The timing of the attack left little room in her mind for doubt. But she wanted whatever reassuring corroboration she could get. So Elizabeth drove well beyond the speed limit on her journey to the Hunter house, making time for a quick diversion to the Black Boar, the pub to which she had sent Mark on Friday evening for his less than jolly night out. The landlord, Andy McCloud, was behind the bar as he always was, polishing a glass, his cheeks red in the glow of his generous fire and with a plaid lumberjack shirt rolled to his elbows. Behind him, arcane and curious whisky brands were lined up on a shelf ready for the tourists who never came. He saw her and approached the spot she chose at the bar cautiously. There were only two other customers present this early in the evening, both regulars, and they were out of earshot. He knew something. He knew everyone and everything, she thought.
‘What’s your pleasure, Doctor?’
She would get to the point. ‘Someone left a message for me at my home. It was unwelcome. A serious insult totally uncalled for.’
‘Unless it was a warning,’ he said.
‘Meaning what?’
He hesitated.
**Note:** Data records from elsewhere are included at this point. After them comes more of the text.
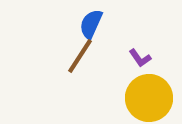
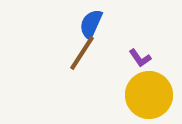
brown line: moved 2 px right, 3 px up
yellow circle: moved 3 px up
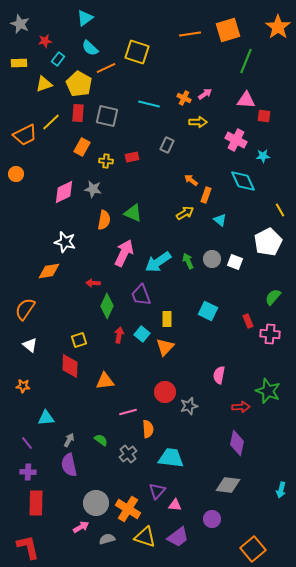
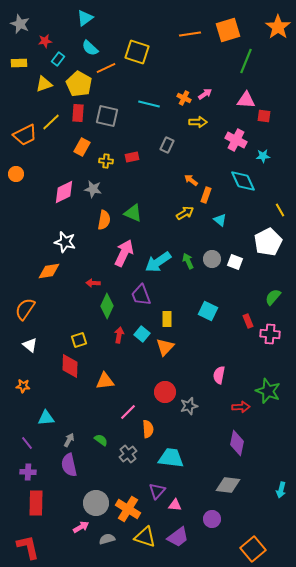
pink line at (128, 412): rotated 30 degrees counterclockwise
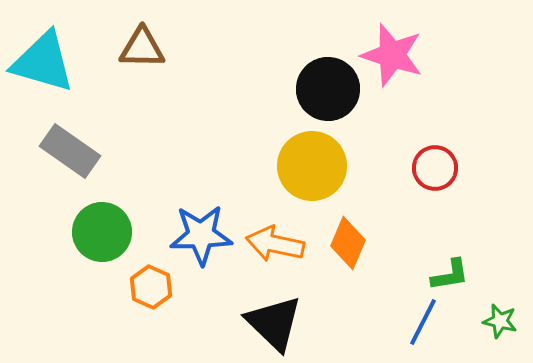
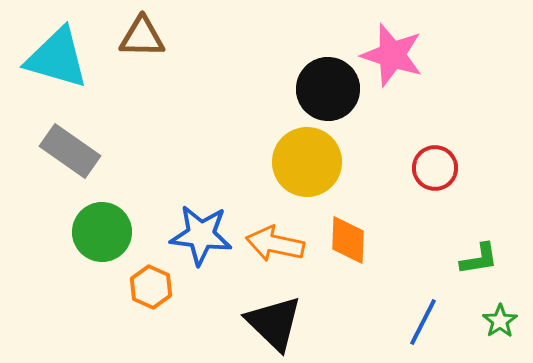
brown triangle: moved 11 px up
cyan triangle: moved 14 px right, 4 px up
yellow circle: moved 5 px left, 4 px up
blue star: rotated 8 degrees clockwise
orange diamond: moved 3 px up; rotated 21 degrees counterclockwise
green L-shape: moved 29 px right, 16 px up
green star: rotated 24 degrees clockwise
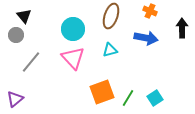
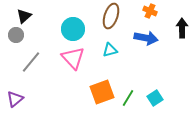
black triangle: rotated 28 degrees clockwise
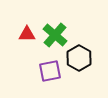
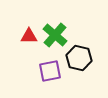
red triangle: moved 2 px right, 2 px down
black hexagon: rotated 15 degrees counterclockwise
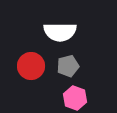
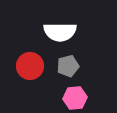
red circle: moved 1 px left
pink hexagon: rotated 25 degrees counterclockwise
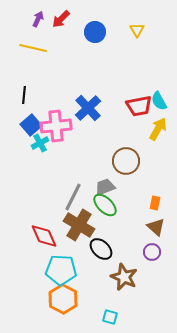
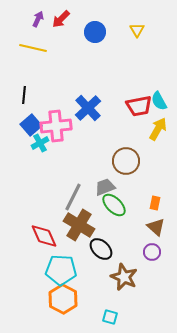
green ellipse: moved 9 px right
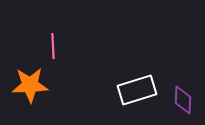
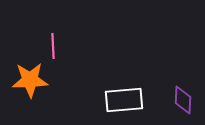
orange star: moved 5 px up
white rectangle: moved 13 px left, 10 px down; rotated 12 degrees clockwise
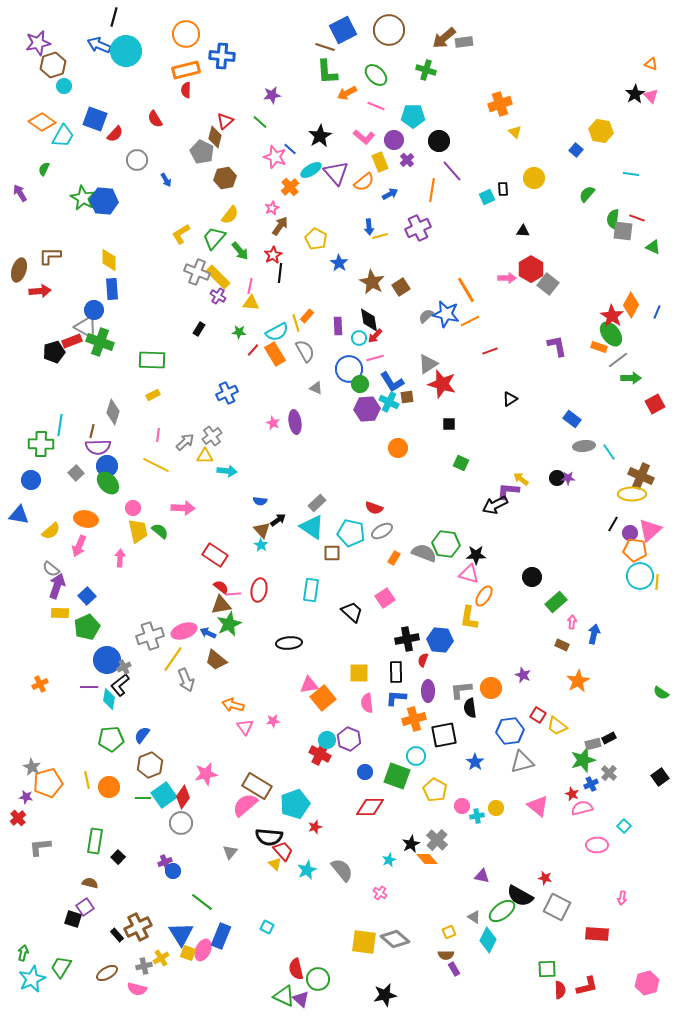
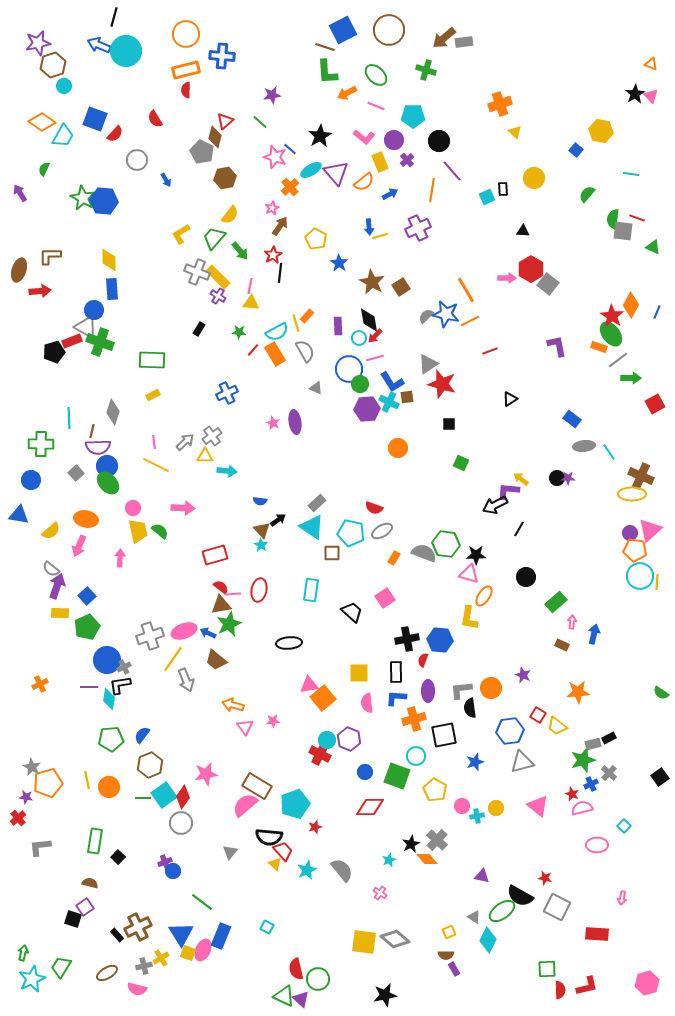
cyan line at (60, 425): moved 9 px right, 7 px up; rotated 10 degrees counterclockwise
pink line at (158, 435): moved 4 px left, 7 px down; rotated 16 degrees counterclockwise
black line at (613, 524): moved 94 px left, 5 px down
red rectangle at (215, 555): rotated 50 degrees counterclockwise
black circle at (532, 577): moved 6 px left
orange star at (578, 681): moved 11 px down; rotated 25 degrees clockwise
black L-shape at (120, 685): rotated 30 degrees clockwise
blue star at (475, 762): rotated 18 degrees clockwise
When he spoke, his voice was a murmur. ‘Not everyone thinks a woman with your ancestry a fitting antidote to the troubles of the family on the hill.’
‘What’s the word, McCloud?’
He leaned forward. He had been a policeman before he had been a publican. He was honest and fair to a point, but
he was local to his core. He would betray no names, she knew.
‘You are treating our war hero, Colonel Hunter, for depression, yes?’
‘No. I am not.’
McCloud blinked at this contradiction of what someone had told him and he had clearly believed to be the truth. ‘That’s the story. He is depressed as a consequence of losing his wife and his little girl. What man would not be? He cannot reconcile himself. It has made a recluse of him. You are treating him. And ever since you’ve been doing so, the boy has been having nightmares so bad he’s too disturbed to attend to his lessons at school.’
‘That’s the rumour?’
‘It’s what I’ve heard.’
‘And spread?’
He put his towel down, placed his polished glass carefully on the bar. ‘I would have hoped you knew me better.’
Elizabeth stood straight. She blew a stray strand of hair away from her face. Her voice was not discreet, now. It was loud. ‘If that nonsense is what people really believe, wouldn’t calling ChildLine be more effective than painting my door in fucking pig gore?’
McCloud just looked at her. But she was fairly sure she had got her message across. Her response would reach the perpetrators. She did not think it would halt their campaign. Her mother had once endured something similar and she knew how the story unfolded. Poison pen letters would come next. Excrement would arrive through the post. Her car might be vandalised. They might nail the head of their slaughtered pig to her door or daub a pentagram. Windows would be smashed in the depths of the night. A bit of shouting and sarcasm would not stop it. Mark Hunter might help her do that, though, when he got back from Switzerland. He was
the sort of man who would repay a favour. And she thought him truly formidable. Most important, though, his son was her patient. And no amount of bigotry and physical interference would prevent her doing all she could to enable Adam’s recovery.